The Irish Psychoanalytic Film Festival presents…
CALL FOR PAPERS
In 2020 we have witnessed the fall of the cinematic ‘big’ screen, as prohibitions on group events and performative collective spaces closed our movie theatres for the first time in the history of cinema. At the same time we have experienced the unprecedented rise of the ‘small screen’ within our domestic, work, and intimate spaces. For most of us, lives have been lived and mediated by and through the prism of multiple small screens. Our work, our play, our education, and our sublimation have taken place in and over a variety of modalities such as Zoom and Team meetings, and on software applications such as Skype, Whatsapp, and Telegram.
In lieu of a film festival in 2021 the Irish Film Festival team supported by APPI and IFPP is organising a special conference event which seeks to question and discuss how the shifting of screens, the displacement of the cinema screen onto the small one(s), has impacted our aesthetic and subjective desires. If, as Žižek puts it, cinema teaches us how to desire, we ask what does the small screen in its various shapes and sizes do?
Some issues seem immediately salient to consider.

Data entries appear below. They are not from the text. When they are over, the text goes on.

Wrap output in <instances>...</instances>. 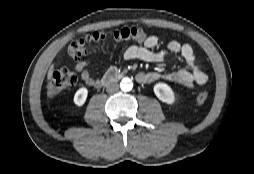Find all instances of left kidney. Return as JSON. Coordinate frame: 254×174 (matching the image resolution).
<instances>
[{
	"label": "left kidney",
	"mask_w": 254,
	"mask_h": 174,
	"mask_svg": "<svg viewBox=\"0 0 254 174\" xmlns=\"http://www.w3.org/2000/svg\"><path fill=\"white\" fill-rule=\"evenodd\" d=\"M153 90L160 101L167 104H173L175 102L174 92L168 84L159 82L154 85Z\"/></svg>",
	"instance_id": "5707ae66"
}]
</instances>
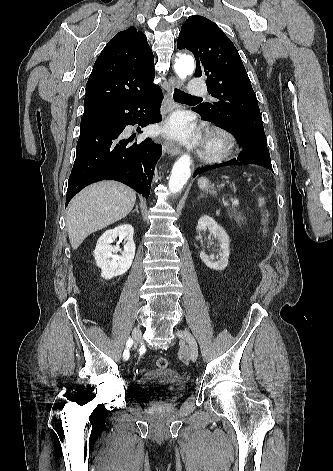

Through the dictates of the public health narrative, we have been constrained, restrained and ordered to stay at home, to stay safe, to take responsibility by being absent from the “social dilemma” as it were. And yet, psychoanalytically we know that imposing these restrictions as an external injunction on ‘being out there’ in the world, poses a question internally to the subject at the level of desire. In other words, how do we, as subjects with an unconscious, obtain enjoyment and satisfaction now that we have become more hermetic, isolated and less physically present in the embodied gaze of others? Of course, in being asked to stay inside, what we often encounter is not safety but the anxiety of libidinal drives that clamour for organisation, or, at the very least something with which to be occupied. In a time when the apparently benevolent superegoic message in the top right hand corner of our screens (in Ireland) encourages us to “Fan Sa Bhaile”, how do we counter the no-limits binge and splurge accommodated to the drive by the ‘All You Can Eat’ permanently available buffet of film on offer by services such as NetFlix, Mubi, and Amazon Prime? In this way, the small screen serves as an extension of both our desires now and perhaps in Zizek’s terms, what our desires may become through the perversion of the screen.
In our increasingly techno-mediated world, the dystopian imagined visions of sci-fi where avatars and robots substitute for embodied human beings are now bearing an uncanny similarity to the empty street ‘reality’ we are experiencing now. Our “new normal” to quote a certain spaceship engineer “is life Jim but not as we know it!” Even though Charlie Brooker, creator of the prescient and dystopian series Black Mirror has remarked that the pandemic is “the most, on some levels, boring apocalypse you could imagine”. In our ‘post truth’ age where social media predominates as purveyor of facts, fake news, and general dissemination of knowledge, the semblance of authority beneath institutional structures is undermined. We think here of recent Netflix releases such as “The Social Dilemma” and “The Hater”. We wonder, how we will remember to engage socially or professionally with the unmediated, and unmasked dimension of the other/Other given our protracted mediation of the relation to the Other via the disengaged, screened, masked, and otherwise techno-assisted devices we have grown familiar with during 2020. How do we, and will we, relate to others now that our bodies are mostly absent from social interactions and represented by a screen?
The 2021 Film Festival event also allows us to take account of these times of uncertainty through the prism of the small screen and interrogate the shifts in the uniquely subjective and yet social experience of our relation to the gaze. What bodily and psychic effects are incurred through alternate viewing experiences, if any, that frame or precipitate the human being as a captivated subject both within and on the screen? Why, as a nation, have we been riveted during lockdown watching poignant small screen productions such as Normal People? Is it perhaps that like Conor and Marianne, we are now unable to go to sleep without “leaving the Skype on”?
If at the end of this, we have become vulnerable to the perversion(s) of the screen, at the mercy of so-called post truth and disinformation, and passive recipients of manipulations and political falsehoods, will we once again be capable of choosing to desire through the vector of the big screen?
These and other dilemmas and questions will be the themes of our 2021 event to be held over Zoom on the afternoon of Saturday 27th March 2021.